Die 15 Soldaten werden die Arktisinsel mit einem Zivilflugzeug in Richtung Kopenhagen verlassen, bestätigte ein Sprecher des operativen Führungskommandos der Deutschen Presse-Agentur. Die Soldaten würden über Reykjavik und Kopenhagen zurückfliegen, hieß es weiter. Zuvor hatte die „Bild“-Zeitung berichtet.
Fotoreporter der Zeitung lichteten das Bundeswehrpersonal am Flughafen von Nuuk ab. Der Befehl, wieder nach Deutschland zu fliegen, sei am frühen Sonntagmorgen erfolgt, will die Zeitung in Erfahrung gebracht haben und das wohl sehr kurzfristig: „Alle geplanten Termine mussten eilig abgesagt werden“.
„Die Erkundung ist auftragsgemäß abgearbeitet worden“, heißt es
Ob die am gestrigen Samstag ausgesprochenen Strafzölle von US-Präsident Donald Trump gegen mehrere europäische Länder – darunter auch Deutschland – bei der Entscheidung womöglich eine Rolle spielten, bleibt aktuell spekulativ.

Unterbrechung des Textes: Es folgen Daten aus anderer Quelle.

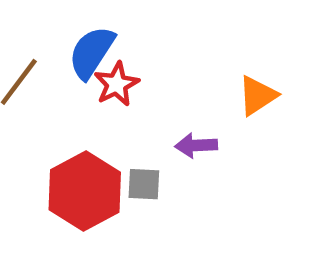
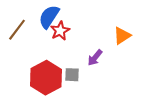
purple arrow: (196, 146) -> (95, 58), turned -48

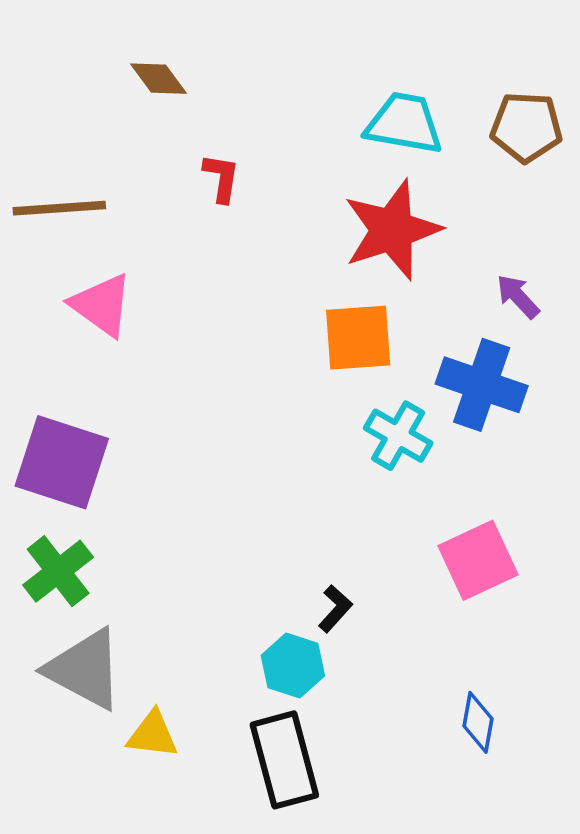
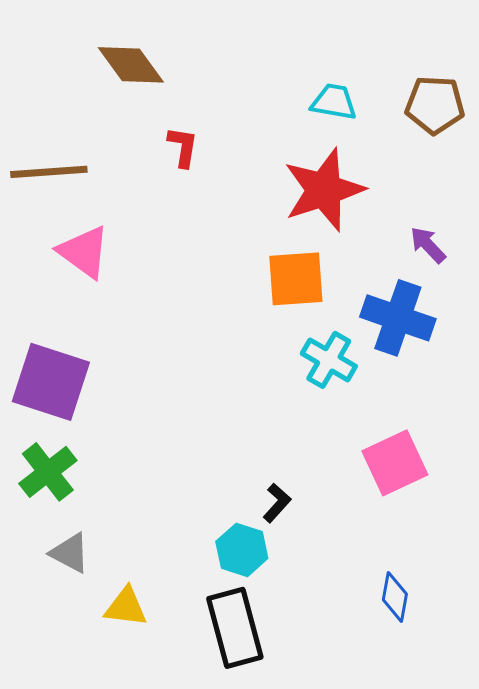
brown diamond: (159, 79) -> (131, 65), size x1.4
cyan trapezoid: (404, 123) -> (334, 102), size x0.7
gray triangle: (85, 669) -> (70, 553), size x0.6

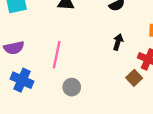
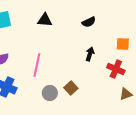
brown square: (134, 78) -> (71, 88), moved

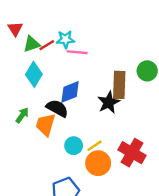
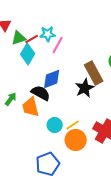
pink line: (77, 52) -> (58, 45), turned -66
cyan diamond: (34, 74) -> (28, 54), moved
brown rectangle: (119, 85) -> (94, 73), turned -30
orange trapezoid: (46, 125) -> (31, 107), turned -30

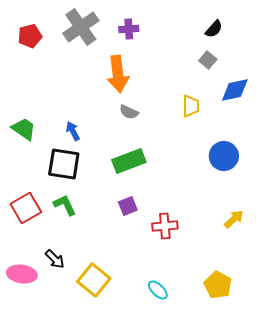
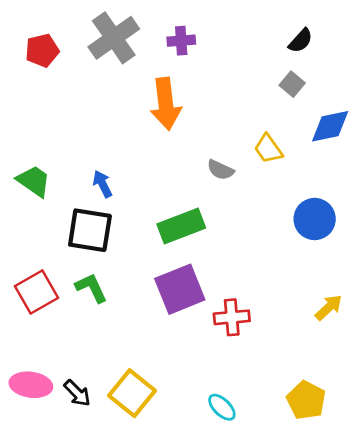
yellow trapezoid: (191, 106) -> (268, 149), turned 145
gray semicircle: (129, 112) -> (221, 170), moved
purple square: (128, 206) -> (180, 289), size x1.8
black arrow: (55, 259) -> (77, 393), moved

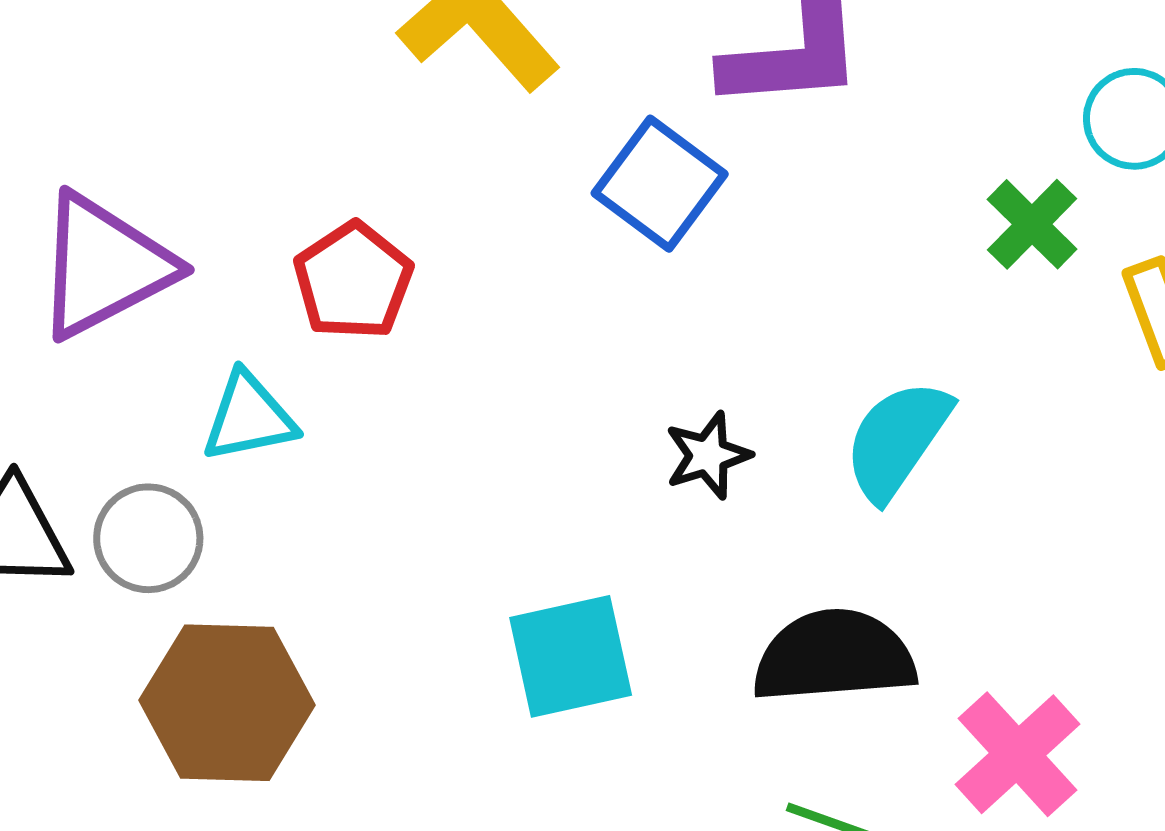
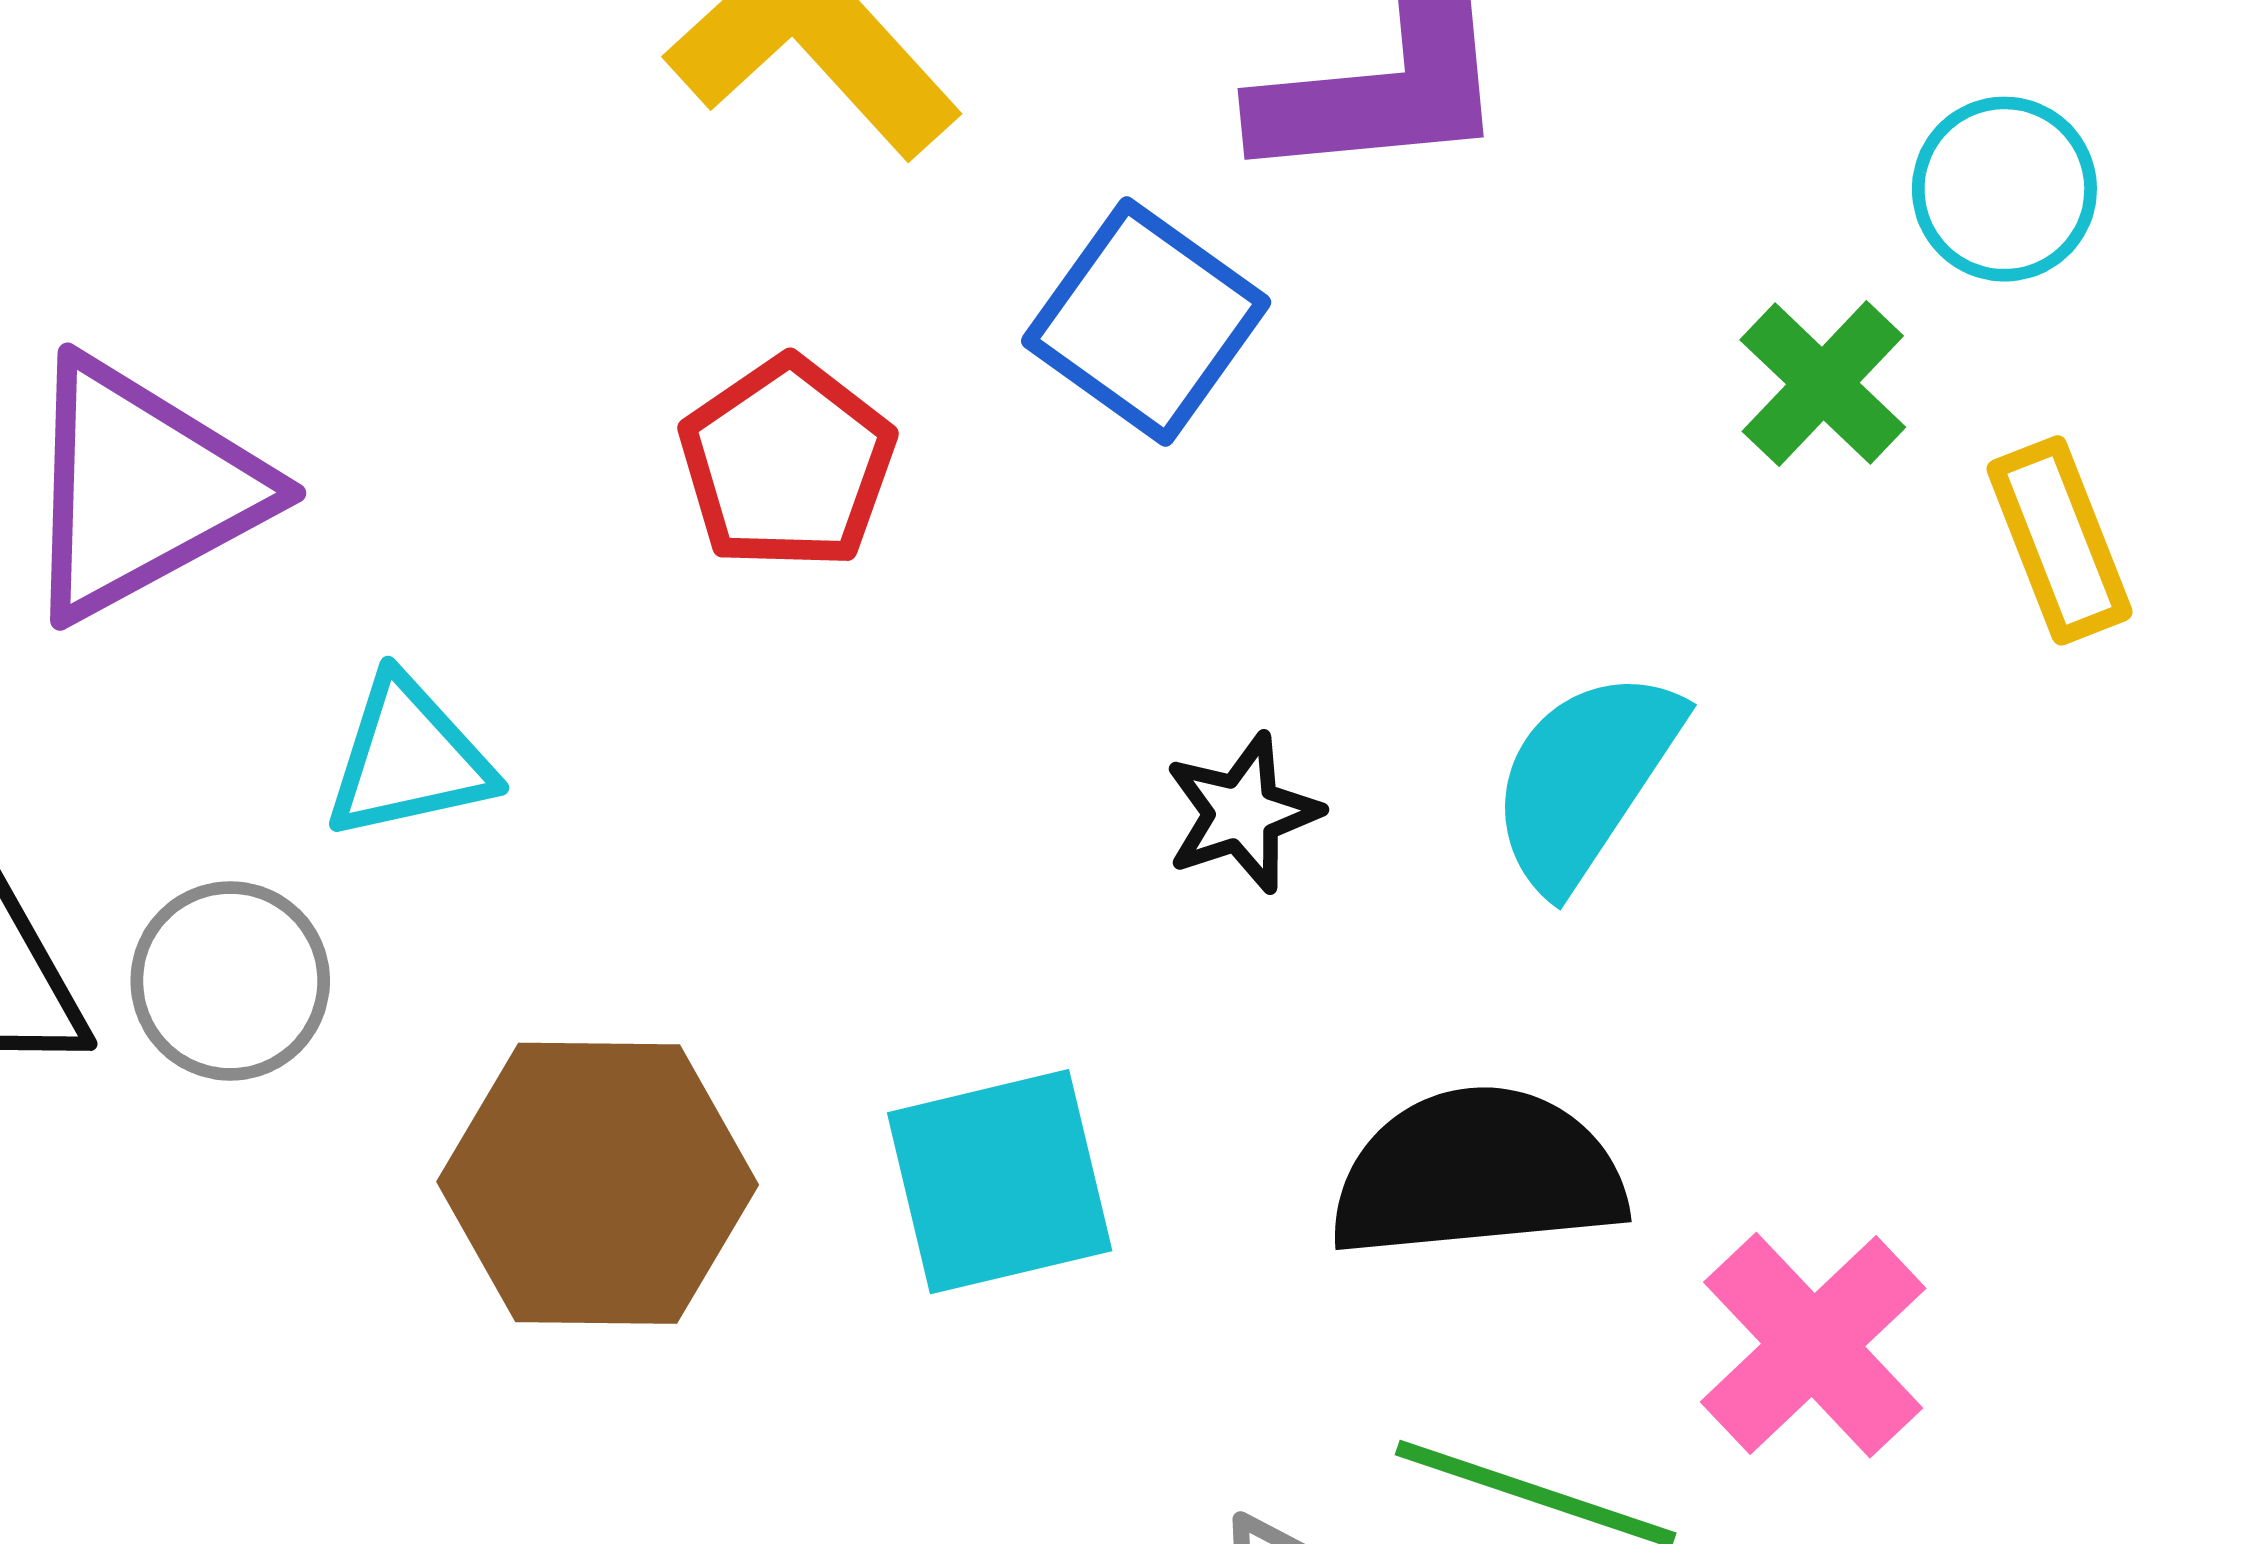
red pentagon: (353, 281) -> (787, 464), moved
brown hexagon: (227, 703) -> (598, 1183), moved

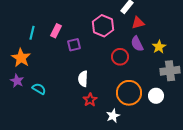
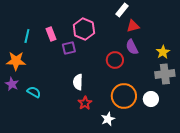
pink hexagon: (103, 26) -> (84, 29), moved
pink rectangle: (56, 31) -> (51, 34), turned -48
yellow star: (159, 47) -> (163, 52), moved
orange star: (21, 58) -> (16, 61), turned -30

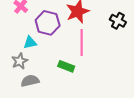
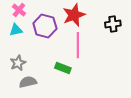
black cross: (118, 21) -> (113, 24), turned -35
cyan triangle: (30, 42) -> (16, 30), moved

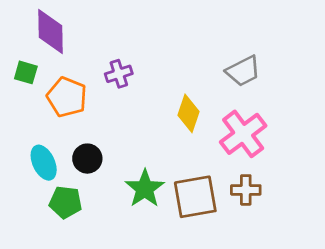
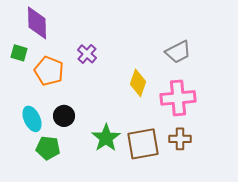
purple cross: (119, 74) -> (87, 54), turned -30
pink cross: (243, 134) -> (178, 98), turned 32

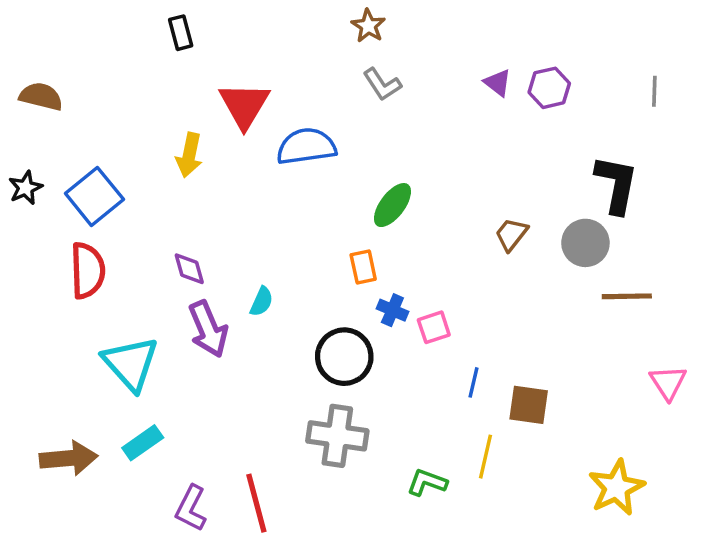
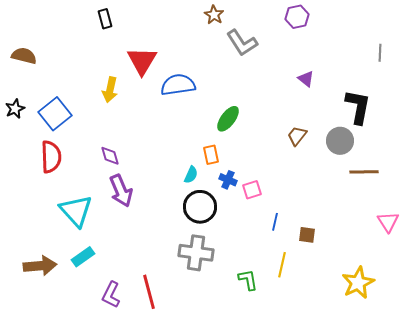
purple triangle: (498, 83) -> (306, 79), moved
gray L-shape: (382, 84) -> (242, 43), moved, size x1.4
purple hexagon: (549, 88) -> (297, 17), moved
cyan semicircle: (262, 302) -> (191, 175), moved
brown square: (529, 405) -> (307, 235), size x0.7
green L-shape: (427, 482) -> (248, 280), turned 60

Der Sprecher des Operativen Führungskommandos äußerte sich jedenfalls gegenteilig. „Das Erkundungsergebnis ist so, dass alle zufrieden sind und in Deutschland nun die Auswertung vorgenommen wird.“ Der Einsatz sei nicht etwa abgebrochen worden. „Die Erkundung ist auftragsgemäß abgearbeitet worden.“
Die 15 deutschen Soldaten und weitere Militärangehörige aus anderen europäischen Staaten waren am Freitagabend auf der weltgrößten Insel eingetroffen. Das weitgehend autonome Grönland gehört zum Hoheitsgebiet Dänemarks.
Der US-Präsident hatte wiederholt deutlich gemacht, dass sich die USA die größtenteils von Eis bedeckte Insel einverleiben wollen – was die meisten europäischen Nato-Partner vehement ablehnen. Krisengespräche zwischen den USA, Dänemark und Grönland hatten kürzlich keine Annäherung gebracht.